* _AIM OF THE TASK_:
Everything in the records is to be written out exactly, except the pictures.

*** Begin section ***

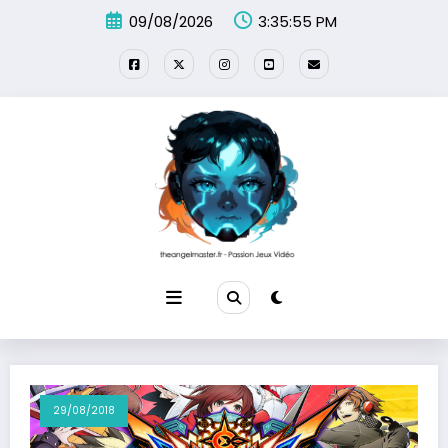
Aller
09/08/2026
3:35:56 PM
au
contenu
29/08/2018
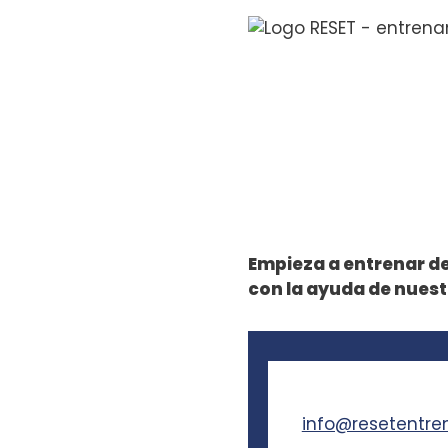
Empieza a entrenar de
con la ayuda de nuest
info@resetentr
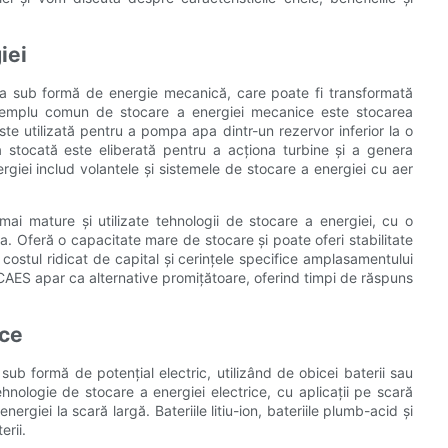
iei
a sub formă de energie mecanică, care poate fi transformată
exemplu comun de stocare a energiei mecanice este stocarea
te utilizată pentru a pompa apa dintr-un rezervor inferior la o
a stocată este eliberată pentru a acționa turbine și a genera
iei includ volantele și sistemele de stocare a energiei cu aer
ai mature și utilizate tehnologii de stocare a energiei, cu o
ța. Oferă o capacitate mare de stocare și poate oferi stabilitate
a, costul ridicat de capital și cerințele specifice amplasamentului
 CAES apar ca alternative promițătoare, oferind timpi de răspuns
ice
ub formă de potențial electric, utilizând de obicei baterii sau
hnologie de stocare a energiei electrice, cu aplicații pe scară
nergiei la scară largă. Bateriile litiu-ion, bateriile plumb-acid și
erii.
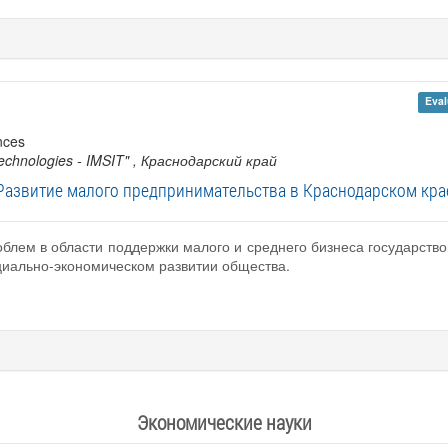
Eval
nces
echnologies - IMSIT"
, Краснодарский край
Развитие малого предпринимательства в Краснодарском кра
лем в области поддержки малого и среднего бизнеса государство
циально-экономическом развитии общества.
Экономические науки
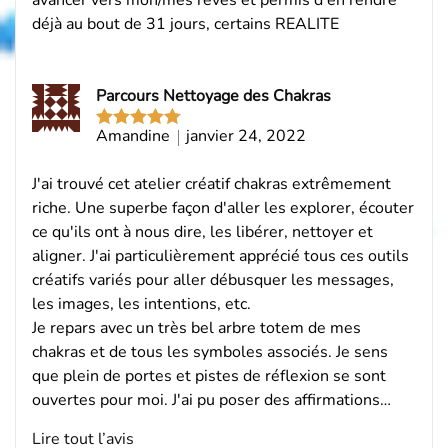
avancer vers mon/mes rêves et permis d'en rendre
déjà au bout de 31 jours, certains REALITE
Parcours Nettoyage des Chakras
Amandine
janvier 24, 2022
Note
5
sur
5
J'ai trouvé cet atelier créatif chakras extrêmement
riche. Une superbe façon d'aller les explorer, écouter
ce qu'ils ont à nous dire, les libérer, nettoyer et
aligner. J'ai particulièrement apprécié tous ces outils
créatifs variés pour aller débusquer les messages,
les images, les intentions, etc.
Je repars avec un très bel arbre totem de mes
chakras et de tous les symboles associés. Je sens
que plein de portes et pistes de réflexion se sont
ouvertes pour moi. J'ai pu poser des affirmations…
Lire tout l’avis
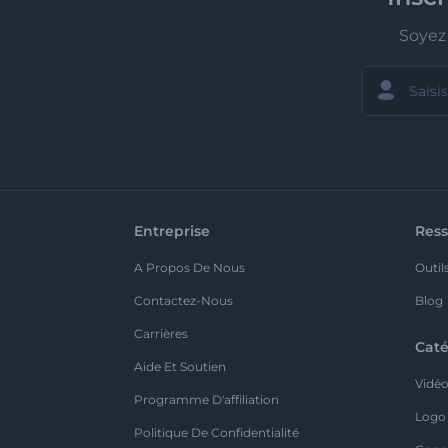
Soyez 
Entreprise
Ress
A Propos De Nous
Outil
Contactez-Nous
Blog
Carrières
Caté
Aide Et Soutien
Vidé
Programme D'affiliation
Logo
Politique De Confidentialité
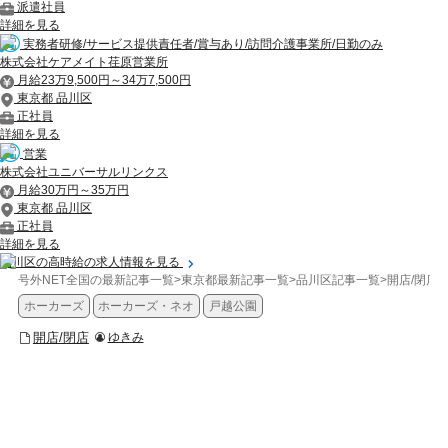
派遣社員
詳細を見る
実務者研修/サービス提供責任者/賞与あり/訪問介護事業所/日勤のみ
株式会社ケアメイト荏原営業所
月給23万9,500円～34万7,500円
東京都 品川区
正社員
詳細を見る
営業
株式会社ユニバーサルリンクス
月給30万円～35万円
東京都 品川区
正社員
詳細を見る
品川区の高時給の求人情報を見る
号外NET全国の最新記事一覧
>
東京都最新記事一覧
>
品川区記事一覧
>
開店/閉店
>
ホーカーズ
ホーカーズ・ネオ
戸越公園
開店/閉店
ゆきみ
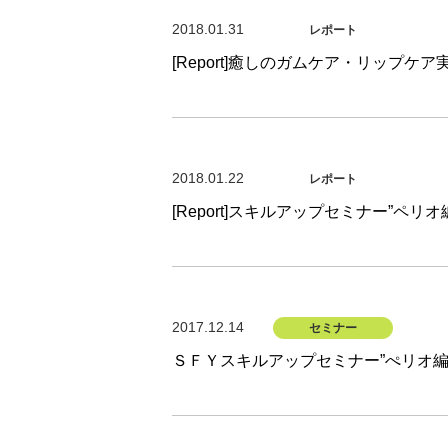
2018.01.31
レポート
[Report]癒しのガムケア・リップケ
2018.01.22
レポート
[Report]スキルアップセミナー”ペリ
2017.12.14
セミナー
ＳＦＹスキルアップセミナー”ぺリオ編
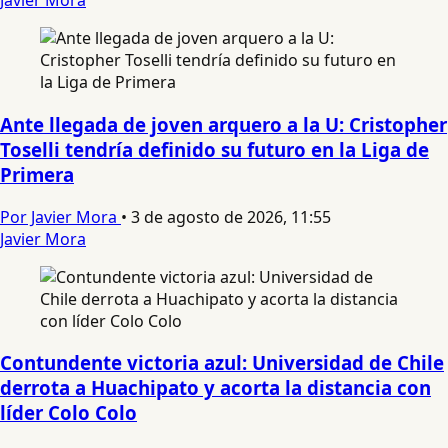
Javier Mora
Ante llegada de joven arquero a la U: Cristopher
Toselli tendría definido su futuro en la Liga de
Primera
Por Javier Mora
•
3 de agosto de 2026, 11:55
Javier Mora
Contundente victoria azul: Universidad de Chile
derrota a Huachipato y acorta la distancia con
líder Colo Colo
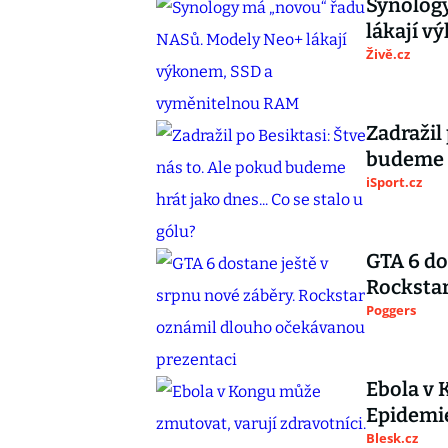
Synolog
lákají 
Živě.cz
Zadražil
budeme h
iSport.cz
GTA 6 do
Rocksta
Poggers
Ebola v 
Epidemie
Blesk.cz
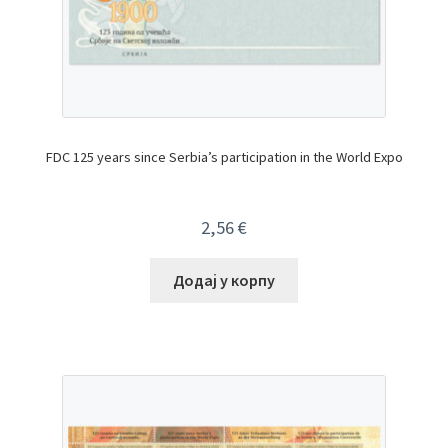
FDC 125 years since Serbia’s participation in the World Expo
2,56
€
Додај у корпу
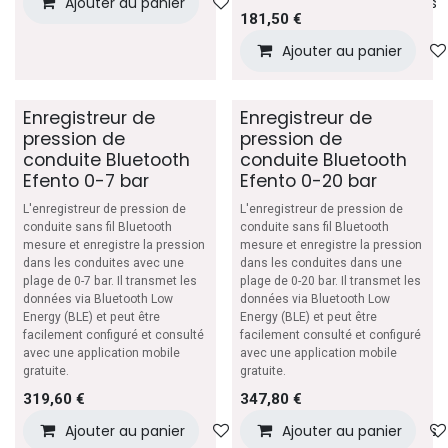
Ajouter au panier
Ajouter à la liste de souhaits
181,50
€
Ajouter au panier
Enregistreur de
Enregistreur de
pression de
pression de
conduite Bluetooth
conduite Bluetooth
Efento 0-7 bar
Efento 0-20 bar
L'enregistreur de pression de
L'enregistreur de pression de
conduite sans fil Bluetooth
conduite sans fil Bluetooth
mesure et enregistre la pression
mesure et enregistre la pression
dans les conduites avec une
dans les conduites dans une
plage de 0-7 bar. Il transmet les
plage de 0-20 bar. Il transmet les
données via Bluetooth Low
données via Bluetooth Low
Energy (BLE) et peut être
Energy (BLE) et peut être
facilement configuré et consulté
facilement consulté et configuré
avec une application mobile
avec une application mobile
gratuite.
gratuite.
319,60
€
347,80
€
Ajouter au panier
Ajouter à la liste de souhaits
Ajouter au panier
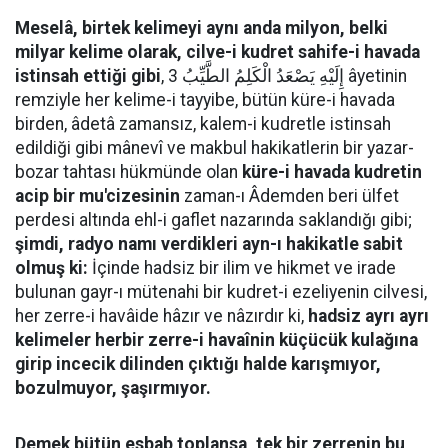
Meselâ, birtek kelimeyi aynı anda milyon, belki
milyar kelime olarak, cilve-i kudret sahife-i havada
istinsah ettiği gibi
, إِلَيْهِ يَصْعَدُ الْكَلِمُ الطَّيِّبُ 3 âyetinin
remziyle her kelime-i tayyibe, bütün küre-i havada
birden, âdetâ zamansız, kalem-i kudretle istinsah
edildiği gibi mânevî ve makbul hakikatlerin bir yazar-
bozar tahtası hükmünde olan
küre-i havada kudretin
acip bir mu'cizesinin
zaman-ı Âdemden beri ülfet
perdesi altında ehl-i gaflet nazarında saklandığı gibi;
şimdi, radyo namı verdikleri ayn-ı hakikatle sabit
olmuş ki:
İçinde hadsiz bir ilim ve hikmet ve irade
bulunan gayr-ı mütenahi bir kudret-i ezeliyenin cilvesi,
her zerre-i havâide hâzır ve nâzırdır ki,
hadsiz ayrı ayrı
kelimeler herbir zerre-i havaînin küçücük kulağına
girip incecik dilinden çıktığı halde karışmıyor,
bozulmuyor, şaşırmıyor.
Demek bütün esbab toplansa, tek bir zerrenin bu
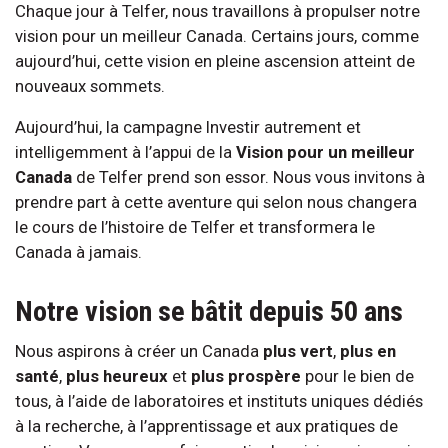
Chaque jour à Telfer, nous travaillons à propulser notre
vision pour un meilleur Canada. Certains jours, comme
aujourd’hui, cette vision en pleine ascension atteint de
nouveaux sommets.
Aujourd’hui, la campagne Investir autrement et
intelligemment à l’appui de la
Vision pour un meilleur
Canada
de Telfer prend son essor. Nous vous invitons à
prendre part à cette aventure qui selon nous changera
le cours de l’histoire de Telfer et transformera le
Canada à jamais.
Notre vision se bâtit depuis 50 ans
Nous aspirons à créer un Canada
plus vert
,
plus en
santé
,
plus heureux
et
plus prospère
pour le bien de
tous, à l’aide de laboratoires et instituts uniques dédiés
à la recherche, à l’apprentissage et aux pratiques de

*** End section ***

* _REPLY TO THE EXERCISE_:
Aller
09/08/2026
3:35:56 PM
au
contenu
29/08/2018
Empieza a entrenar de
con la ayuda de nuest
info@resetentr
iei
a sub formă de energie mecanică, care poate fi transformată
exemplu comun de stocare a energiei mecanice este stocarea
te utilizată pentru a pompa apa dintr-un rezervor inferior la o
a stocată este eliberată pentru a acționa turbine și a genera
iei includ volantele și sistemele de stocare a energiei cu aer
ai mature și utilizate tehnologii de stocare a energiei, cu o
ța. Oferă o capacitate mare de stocare și poate oferi stabilitate
a, costul ridicat de capital și cerințele specifice amplasamentului
 CAES apar ca alternative promițătoare, oferind timpi de răspuns
ice
ub formă de potențial electric, utilizând de obicei baterii sau
hnologie de stocare a energiei electrice, cu aplicații pe scară
nergiei la scară largă. Bateriile litiu-ion, bateriile plumb-acid și
erii.
Eval
nces
echnologies - IMSIT"
, Краснодарский край
Развитие малого предпринимательства в Краснодарском кра
лем в области поддержки малого и среднего бизнеса государство
циально-экономическом развитии общества.
Экономические науки
avancer vers mon/mes rêves et permis d'en rendre
déjà au bout de 31 jours, certains REALITE
Parcours Nettoyage des Chakras
Amandine
janvier 24, 2022
Note
5
sur
5
J'ai trouvé cet atelier créatif chakras extrêmement
riche. Une superbe façon d'aller les explorer, écouter
ce qu'ils ont à nous dire, les libérer, nettoyer et
aligner. J'ai particulièrement apprécié tous ces outils
créatifs variés pour aller débusquer les messages,
les images, les intentions, etc.
Je repars avec un très bel arbre totem de mes
chakras et de tous les symboles associés. Je sens
que plein de portes et pistes de réflexion se sont
ouvertes pour moi. J'ai pu poser des affirmations…
Lire tout l’avis
Soyez 
Entreprise
Ress
A Propos De Nous
Outil
Contactez-Nous
Blog
Carrières
Caté
Aide Et Soutien
Vidé
Programme D'affiliation
Logo
Politique De Confidentialité
派遣社員
詳細を見る
実務者研修/サービス提供責任者/賞与あり/訪問介護事業所/日勤のみ
株式会社ケアメイト荏原営業所
月給23万9,500円～34万7,500円
東京都 品川区
正社員
詳細を見る
営業
株式会社ユニバーサルリンクス
月給30万円～35万円
東京都 品川区
正社員
詳細を見る
品川区の高時給の求人情報を見る
号外NET全国の最新記事一覧
>
東京都最新記事一覧
>
品川区記事一覧
>
開店/閉店
>
ホーカーズ
ホーカーズ・ネオ
戸越公園
開店/閉店
ゆきみ
2018.01.31
レポート
[Report]癒しのガムケア・リップケ
2018.01.22
レポート
[Report]スキルアップセミナー”ペリ
2017.12.14
セミナー
ＳＦＹスキルアップセミナー”ぺリオ編
Javier Mora
Ante llegada de joven arquero a la U: Cristopher
Toselli tendría definido su futuro en la Liga de
Primera
Por Javier Mora
•
3 de agosto de 2026, 11:55
Javier Mora
Contundente victoria azul: Universidad de Chile
derrota a Huachipato y acorta la distancia con
líder Colo Colo
Synolog
lákají 
Živě.cz
Zadražil
budeme h
iSport.cz
GTA 6 do
Rocksta
Poggers
Ebola v 
Epidemie
Blesk.cz
FDC 125 years since Serbia’s participation in the World Expo
2,56
€
Додај у корпу
Ajouter au panier
Ajouter à la liste de souhaits
181,50
€
Ajouter au panier
Enregistreur de
Enregistreur de
pression de
pression de
conduite Bluetooth
conduite Bluetooth
Efento 0-7 bar
Efento 0-20 bar
L'enregistreur de pression de
L'enregistreur de pression de
conduite sans fil Bluetooth
conduite sans fil Bluetooth
mesure et enregistre la pression
mesure et enregistre la pression
dans les conduites avec une
dans les conduites dans une
plage de 0-7 bar. Il transmet les
plage de 0-20 bar. Il transmet les
données via Bluetooth Low
données via Bluetooth Low
Energy (BLE) et peut être
Energy (BLE) et peut être
facilement configuré et consulté
facilement consulté et configuré
avec une application mobile
avec une application mobile
gratuite.
gratuite.
319,60
€
347,80
€
Ajouter au panier
Ajouter à la liste de souhaits
Ajouter au panier
Meselâ, birtek kelimeyi aynı anda milyon, belki
milyar kelime olarak, cilve-i kudret sahife-i havada
istinsah ettiği gibi
, إِلَيْهِ يَصْعَدُ الْكَلِمُ الطَّيِّبُ 3 âyetinin
remziyle her kelime-i tayyibe, bütün küre-i havada
birden, âdetâ zamansız, kalem-i kudretle istinsah
edildiği gibi mânevî ve makbul hakikatlerin bir yazar-
bozar tahtası hükmünde olan
küre-i havada kudretin
acip bir mu'cizesinin
zaman-ı Âdemden beri ülfet
perdesi altında ehl-i gaflet nazarında saklandığı gibi;
şimdi, radyo namı verdikleri ayn-ı hakikatle sabit
olmuş ki:
İçinde hadsiz bir ilim ve hikmet ve irade
bulunan gayr-ı mütenahi bir kudret-i ezeliyenin cilvesi,
her zerre-i havâide hâzır ve nâzırdır ki,
hadsiz ayrı ayrı
kelimeler herbir zerre-i havaînin küçücük kulağına
girip incecik dilinden çıktığı halde karışmıyor,
bozulmuyor, şaşırmıyor.
Demek bütün esbab toplansa, tek bir zerrenin bu
Chaque jour à Telfer, nous travaillons à propulser notre
vision pour un meilleur Canada. Certains jours, comme
aujourd’hui, cette vision en pleine ascension atteint de
nouveaux sommets.
Aujourd’hui, la campagne Investir autrement et
intelligemment à l’appui de la
Vision pour un meilleur
Canada
de Telfer prend son essor. Nous vous invitons à
prendre part à cette aventure qui selon nous changera
le cours de l’histoire de Telfer et transformera le
Canada à jamais.
Notre vision se bâtit depuis 50 ans
Nous aspirons à créer un Canada
plus vert
,
plus en
santé
,
plus heureux
et
plus prospère
pour le bien de
tous, à l’aide de laboratoires et instituts uniques dédiés
à la recherche, à l’apprentissage et aux pratiques de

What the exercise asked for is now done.